2008 fut une année capitale. C'est le moment où la crise économique a commencé à déferler sur la planète et l'époque où l'acteur Michael Shannon s'est vraiment fait remarquer avec sa performance renversante dans Revolutionary Road. Deux événements primordiaux qui sont au coeur de l'excellent 99 Homes, un effort criant d'actualité qui est également un des meilleurs films anglophones de l'année.
Le long métrage se déroule au plus fort de cette tragédie financière, où plusieurs personnes ont perdu leurs maisons. Un agent immobilier peu scrupuleux (Shannon) profite de ce malheur pour s'enrichir et il enseigne les rudiments de son art à un père monoparental (Andrew Garfield) qu'il vient tout juste de déposséder de sa demeure!
Cette alliance semble improbable, mais le jeune héros plus-que-parfait aurait fait n'importe quoi pour trouver un peu d'argent et ainsi sauver ses proches de la honte en rachetant la demeure familiale. En apprenant son nouveau métier qui lui permettra de s'enrichir, il mettra ses convictions et ses scrupules à l'épreuve, jusqu'à en perdre son âme.
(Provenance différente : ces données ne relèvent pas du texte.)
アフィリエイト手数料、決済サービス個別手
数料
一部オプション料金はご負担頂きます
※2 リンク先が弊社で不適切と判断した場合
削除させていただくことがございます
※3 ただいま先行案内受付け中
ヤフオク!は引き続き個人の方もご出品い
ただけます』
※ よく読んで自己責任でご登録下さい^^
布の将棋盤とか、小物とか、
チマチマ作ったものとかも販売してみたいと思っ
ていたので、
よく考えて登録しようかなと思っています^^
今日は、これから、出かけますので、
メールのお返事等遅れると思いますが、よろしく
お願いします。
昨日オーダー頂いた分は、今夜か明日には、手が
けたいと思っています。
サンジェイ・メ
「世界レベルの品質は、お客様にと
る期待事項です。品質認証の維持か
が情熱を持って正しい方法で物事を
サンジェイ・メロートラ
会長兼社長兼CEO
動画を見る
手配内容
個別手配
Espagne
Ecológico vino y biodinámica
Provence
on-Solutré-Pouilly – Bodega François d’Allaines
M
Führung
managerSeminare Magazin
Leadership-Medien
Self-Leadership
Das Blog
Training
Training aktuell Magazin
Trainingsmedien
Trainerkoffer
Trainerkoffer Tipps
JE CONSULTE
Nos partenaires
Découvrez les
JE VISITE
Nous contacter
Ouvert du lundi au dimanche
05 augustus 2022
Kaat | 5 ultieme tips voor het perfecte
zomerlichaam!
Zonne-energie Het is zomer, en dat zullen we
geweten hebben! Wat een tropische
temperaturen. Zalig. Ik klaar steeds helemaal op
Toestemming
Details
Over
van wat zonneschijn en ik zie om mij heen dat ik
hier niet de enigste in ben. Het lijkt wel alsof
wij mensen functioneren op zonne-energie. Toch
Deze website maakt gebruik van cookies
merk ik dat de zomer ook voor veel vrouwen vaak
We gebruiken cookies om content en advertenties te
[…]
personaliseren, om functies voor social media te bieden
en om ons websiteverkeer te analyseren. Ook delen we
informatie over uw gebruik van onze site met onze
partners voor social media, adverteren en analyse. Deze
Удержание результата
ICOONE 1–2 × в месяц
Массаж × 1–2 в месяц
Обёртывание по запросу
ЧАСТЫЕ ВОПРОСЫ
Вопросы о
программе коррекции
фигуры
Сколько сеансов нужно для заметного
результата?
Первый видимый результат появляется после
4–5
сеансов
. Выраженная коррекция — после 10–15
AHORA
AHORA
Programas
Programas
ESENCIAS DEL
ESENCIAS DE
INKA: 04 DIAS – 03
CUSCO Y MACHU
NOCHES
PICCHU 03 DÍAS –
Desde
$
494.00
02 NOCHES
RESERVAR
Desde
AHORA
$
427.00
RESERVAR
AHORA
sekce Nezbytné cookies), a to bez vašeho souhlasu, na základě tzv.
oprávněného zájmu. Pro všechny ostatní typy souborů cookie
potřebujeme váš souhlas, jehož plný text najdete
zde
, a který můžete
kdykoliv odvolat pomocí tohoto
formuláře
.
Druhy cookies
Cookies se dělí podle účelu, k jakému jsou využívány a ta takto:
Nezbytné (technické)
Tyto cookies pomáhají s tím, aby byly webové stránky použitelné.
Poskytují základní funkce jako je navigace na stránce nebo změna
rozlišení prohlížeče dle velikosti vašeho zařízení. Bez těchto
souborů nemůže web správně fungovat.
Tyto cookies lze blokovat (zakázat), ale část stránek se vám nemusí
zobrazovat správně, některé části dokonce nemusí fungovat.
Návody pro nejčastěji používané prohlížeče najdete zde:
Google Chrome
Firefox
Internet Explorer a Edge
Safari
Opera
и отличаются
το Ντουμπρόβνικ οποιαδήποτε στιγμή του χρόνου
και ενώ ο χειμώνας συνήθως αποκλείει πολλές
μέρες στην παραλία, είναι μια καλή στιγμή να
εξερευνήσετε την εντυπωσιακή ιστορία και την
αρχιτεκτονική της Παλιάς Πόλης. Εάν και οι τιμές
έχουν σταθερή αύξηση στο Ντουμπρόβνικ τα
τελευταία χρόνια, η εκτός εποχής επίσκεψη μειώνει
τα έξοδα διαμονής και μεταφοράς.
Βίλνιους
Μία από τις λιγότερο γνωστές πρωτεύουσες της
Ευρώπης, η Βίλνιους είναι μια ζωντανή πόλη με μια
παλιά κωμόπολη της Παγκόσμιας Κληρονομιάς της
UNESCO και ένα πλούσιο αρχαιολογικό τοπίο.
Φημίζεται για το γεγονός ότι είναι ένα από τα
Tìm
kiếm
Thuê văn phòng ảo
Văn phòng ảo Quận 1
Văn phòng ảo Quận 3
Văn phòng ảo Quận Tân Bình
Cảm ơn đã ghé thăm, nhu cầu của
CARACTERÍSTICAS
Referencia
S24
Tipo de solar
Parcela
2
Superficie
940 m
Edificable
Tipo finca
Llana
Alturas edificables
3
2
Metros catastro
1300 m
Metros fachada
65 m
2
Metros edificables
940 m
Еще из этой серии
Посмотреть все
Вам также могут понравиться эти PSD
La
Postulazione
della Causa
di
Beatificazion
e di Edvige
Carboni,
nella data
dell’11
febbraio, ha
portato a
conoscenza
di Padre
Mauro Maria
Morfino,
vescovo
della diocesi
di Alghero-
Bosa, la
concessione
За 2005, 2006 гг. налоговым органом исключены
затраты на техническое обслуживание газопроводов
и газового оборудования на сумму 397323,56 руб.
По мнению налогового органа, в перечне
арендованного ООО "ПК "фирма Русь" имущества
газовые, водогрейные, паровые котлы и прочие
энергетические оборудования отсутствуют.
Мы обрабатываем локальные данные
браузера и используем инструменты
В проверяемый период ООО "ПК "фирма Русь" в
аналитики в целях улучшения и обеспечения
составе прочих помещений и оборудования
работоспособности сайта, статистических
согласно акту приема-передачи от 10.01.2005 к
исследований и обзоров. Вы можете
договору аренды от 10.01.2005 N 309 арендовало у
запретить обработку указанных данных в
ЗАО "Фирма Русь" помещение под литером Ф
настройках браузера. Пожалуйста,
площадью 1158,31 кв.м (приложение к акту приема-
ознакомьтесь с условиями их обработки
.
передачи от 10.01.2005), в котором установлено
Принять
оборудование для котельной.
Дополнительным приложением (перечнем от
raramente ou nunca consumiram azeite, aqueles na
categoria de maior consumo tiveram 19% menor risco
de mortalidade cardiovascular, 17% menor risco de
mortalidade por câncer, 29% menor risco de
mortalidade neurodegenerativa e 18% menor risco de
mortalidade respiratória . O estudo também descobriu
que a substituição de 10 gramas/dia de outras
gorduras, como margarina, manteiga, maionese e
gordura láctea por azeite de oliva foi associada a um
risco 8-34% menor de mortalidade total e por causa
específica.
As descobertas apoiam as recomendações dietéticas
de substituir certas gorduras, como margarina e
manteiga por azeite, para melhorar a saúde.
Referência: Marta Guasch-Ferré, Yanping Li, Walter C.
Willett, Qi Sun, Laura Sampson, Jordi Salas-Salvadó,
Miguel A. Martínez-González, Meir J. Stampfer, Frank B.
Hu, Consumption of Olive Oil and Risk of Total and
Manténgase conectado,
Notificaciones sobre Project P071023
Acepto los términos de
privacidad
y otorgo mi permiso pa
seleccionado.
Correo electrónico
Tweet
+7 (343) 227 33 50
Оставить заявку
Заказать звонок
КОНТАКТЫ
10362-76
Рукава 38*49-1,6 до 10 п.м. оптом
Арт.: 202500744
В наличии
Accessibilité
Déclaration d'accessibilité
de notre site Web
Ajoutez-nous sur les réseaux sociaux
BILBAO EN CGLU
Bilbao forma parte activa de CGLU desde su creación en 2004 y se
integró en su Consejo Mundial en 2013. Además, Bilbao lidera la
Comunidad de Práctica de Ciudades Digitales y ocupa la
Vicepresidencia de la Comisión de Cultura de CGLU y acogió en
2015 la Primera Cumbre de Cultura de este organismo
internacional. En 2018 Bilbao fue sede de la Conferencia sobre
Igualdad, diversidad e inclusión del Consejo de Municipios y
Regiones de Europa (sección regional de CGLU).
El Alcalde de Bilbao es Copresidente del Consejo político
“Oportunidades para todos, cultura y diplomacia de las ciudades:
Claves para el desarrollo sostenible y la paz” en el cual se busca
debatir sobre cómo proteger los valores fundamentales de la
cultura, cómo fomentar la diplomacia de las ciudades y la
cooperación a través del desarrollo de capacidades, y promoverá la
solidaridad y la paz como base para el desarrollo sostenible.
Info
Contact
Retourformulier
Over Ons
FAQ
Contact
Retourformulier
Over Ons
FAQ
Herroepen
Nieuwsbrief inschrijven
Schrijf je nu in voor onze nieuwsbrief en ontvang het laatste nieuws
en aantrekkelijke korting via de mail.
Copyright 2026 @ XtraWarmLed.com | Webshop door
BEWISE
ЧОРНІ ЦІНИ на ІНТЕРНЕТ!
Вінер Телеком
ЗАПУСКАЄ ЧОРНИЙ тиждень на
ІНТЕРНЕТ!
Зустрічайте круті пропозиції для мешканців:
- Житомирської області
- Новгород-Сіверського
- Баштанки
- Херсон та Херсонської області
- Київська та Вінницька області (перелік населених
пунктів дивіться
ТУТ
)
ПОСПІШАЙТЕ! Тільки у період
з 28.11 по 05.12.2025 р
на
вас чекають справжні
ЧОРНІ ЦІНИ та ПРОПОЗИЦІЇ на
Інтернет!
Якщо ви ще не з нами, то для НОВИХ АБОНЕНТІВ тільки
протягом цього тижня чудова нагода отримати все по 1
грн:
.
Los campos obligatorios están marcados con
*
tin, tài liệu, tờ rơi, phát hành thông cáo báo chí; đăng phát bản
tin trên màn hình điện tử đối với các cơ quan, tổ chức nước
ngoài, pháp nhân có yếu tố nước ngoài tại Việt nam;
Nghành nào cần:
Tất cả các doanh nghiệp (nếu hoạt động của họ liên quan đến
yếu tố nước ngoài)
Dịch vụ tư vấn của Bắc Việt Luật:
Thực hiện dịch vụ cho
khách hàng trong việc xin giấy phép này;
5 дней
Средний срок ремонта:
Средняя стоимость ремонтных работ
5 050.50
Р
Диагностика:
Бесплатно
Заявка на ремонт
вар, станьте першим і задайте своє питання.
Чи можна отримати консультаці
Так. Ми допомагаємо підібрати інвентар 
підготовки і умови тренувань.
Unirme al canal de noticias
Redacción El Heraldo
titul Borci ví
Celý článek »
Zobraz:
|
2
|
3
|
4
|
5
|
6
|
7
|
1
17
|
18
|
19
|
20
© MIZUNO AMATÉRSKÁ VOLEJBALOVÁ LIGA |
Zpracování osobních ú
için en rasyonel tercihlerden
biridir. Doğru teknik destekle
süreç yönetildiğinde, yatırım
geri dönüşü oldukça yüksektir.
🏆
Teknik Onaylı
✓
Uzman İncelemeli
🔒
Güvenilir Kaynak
La première séquence de 99 Homes happe le cinéphile par sa virtuosité. Il s'agit d'un long et déstabilisant plan-séquence qui montre un Michael Shannon déchaîné, complètement dans son élément. Une tension se crée en moins de cinq secondes et elle demeura entière jusqu'à la fin, gracieuseté d'une trame sonore électrisante et d'une réalisation nerveuse à souhait.
Shannon prend beaucoup de place et il vole chacune de ses scènes, rappelant qu'il est probablement le plus grand diamant brut du cinéma. Il ne fait pourtant pas trop d'ombre à Andrew Garfield, qui est présenté la première fois en plein ciel, comme son iconique Spider-Man. Le comédien a un rôle plus ingrat et il étonne dans sa façon d'éviter les clichés d'usage. Sa mère est campée par l'expérimentée Laura Dern et elle amène un aplomb qui manquait tant au Wild de Jean-Marc Vallée où elle incarnait un personnage assez similaire.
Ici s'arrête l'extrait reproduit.